The timing is significant. It not only
comes at a time when Sky is ploughing more cash into its relaunched
all-day-and-all-of-the-night offering, but when the BBC is also making
big moves. It is planning to put its 24 channel at the heart of its
news operation. No longer will the star names be excused rolling-news
duty to work on their packages for the One, Six or Ten. They’ll be
expected to muck in and break their stories on News 24 just like
everyone else. That strategy makes good sense. In the multichannel age,
appointment-to-view news is unlikely to play such a big role in
people’s lives as it did in the days of Reggie Bosenquet.

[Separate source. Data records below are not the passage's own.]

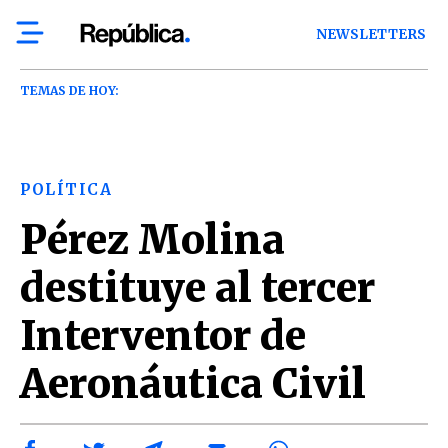
NEWSLETTERS
TEMAS DE HOY:
POLÍTICA
Pérez Molina
destituye al tercer
Interventor de
Aeronáutica Civil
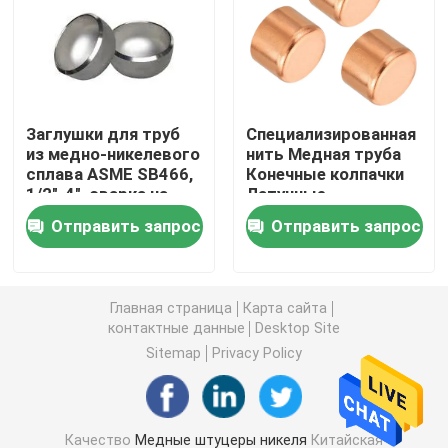
Медно-никелевая трубка
Медная Адвокатура никеля
Заглушки для труб
Специализированная
из медно-никелевого
нить Медная труба
сплава ASME SB466,
Конечные колпачки
Медная плита никеля
1/2"-4", сварка на
Латунные
заказ для трубной
сантехнические
Отправить запрос
Отправить запрос
промышленности
трубы Подборка
Тройник медного никеля равный
ANSI B16.5 90/10
70/30
Уменьшение штуцера тройника
Главная страница
Карта сайта
контактные данные
Desktop Site
Sitemap
Privacy Policy
Перекрестный штуцер трубы
Штуцер редуктора
Качество
Медные штуцеры никеля
Китайская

So where does that leave the ITV News Channel?
Some
of its journalists feel they’d rather have been put out of their misery
completely than be left dangling in this twilight netherland. It
reminds some of the News at When fiasco that so hurt its flagship
terrestrial bulletin.
And as for the commercial logic it is, as
Ian Richardson says on page 14 about the BBC’s new Middle Eastern TV
service, like building a house and trying to save a few bob by only
living there in the morning.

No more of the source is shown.